- _RECORDS FOR THE TASK_
* * * * *

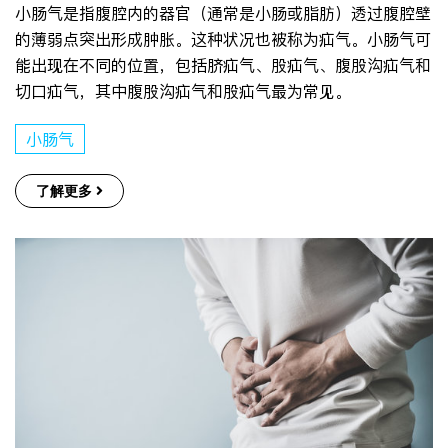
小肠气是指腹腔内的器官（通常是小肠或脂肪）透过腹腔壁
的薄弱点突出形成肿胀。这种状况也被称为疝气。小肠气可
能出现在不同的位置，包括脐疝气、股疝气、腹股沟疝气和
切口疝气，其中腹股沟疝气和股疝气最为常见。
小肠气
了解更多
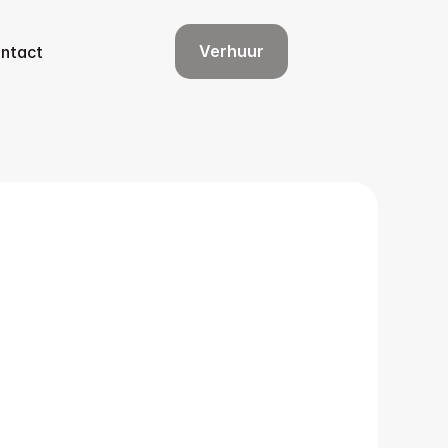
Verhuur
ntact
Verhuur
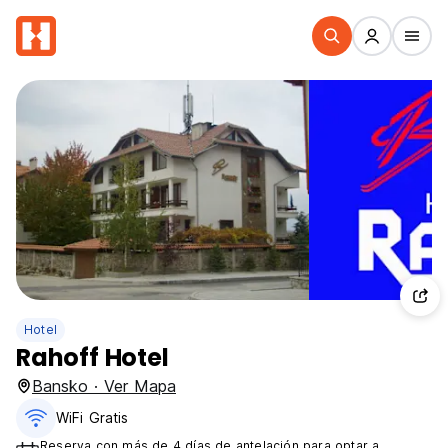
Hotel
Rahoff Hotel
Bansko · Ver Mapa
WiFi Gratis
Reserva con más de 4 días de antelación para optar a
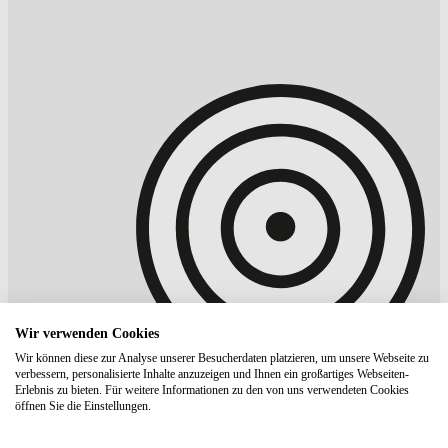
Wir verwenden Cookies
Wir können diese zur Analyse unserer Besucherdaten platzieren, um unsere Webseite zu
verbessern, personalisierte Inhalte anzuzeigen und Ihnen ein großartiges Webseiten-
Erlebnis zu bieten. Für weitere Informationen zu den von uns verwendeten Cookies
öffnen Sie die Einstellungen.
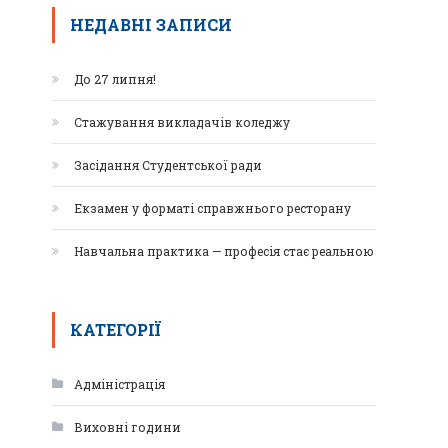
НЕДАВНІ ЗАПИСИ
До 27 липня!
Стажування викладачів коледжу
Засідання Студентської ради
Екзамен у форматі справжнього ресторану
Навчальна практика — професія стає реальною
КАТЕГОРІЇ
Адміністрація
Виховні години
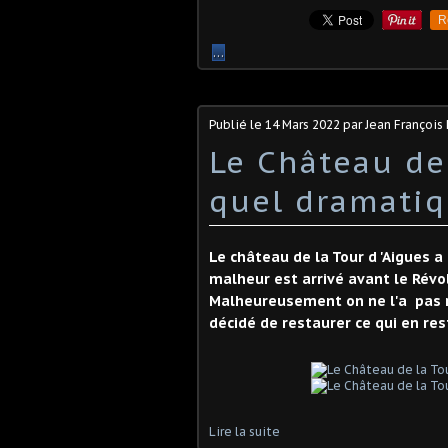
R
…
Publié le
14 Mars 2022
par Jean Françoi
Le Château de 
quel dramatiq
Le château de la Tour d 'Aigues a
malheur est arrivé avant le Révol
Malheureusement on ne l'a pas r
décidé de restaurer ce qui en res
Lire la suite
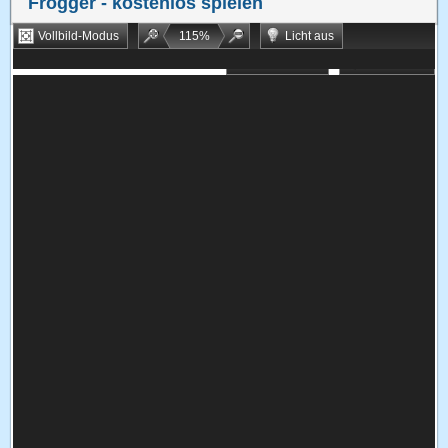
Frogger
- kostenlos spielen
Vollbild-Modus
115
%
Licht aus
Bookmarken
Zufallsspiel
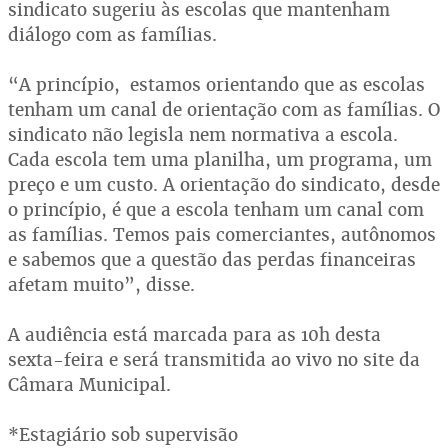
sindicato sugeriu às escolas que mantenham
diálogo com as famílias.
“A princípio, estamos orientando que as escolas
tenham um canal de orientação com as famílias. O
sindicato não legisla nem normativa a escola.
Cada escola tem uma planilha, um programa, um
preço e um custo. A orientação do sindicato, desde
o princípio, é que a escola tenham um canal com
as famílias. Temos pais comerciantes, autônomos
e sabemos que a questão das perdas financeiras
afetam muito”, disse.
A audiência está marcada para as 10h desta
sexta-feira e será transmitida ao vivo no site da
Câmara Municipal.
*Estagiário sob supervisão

* * * * *

- _EXERCISE INSTRUCTIONS_
Once you have read through the entries, say how many of their lines include the string "sindicato" and give nothing but that number.

- _RESPONSE TO THIS EXERCISE_
3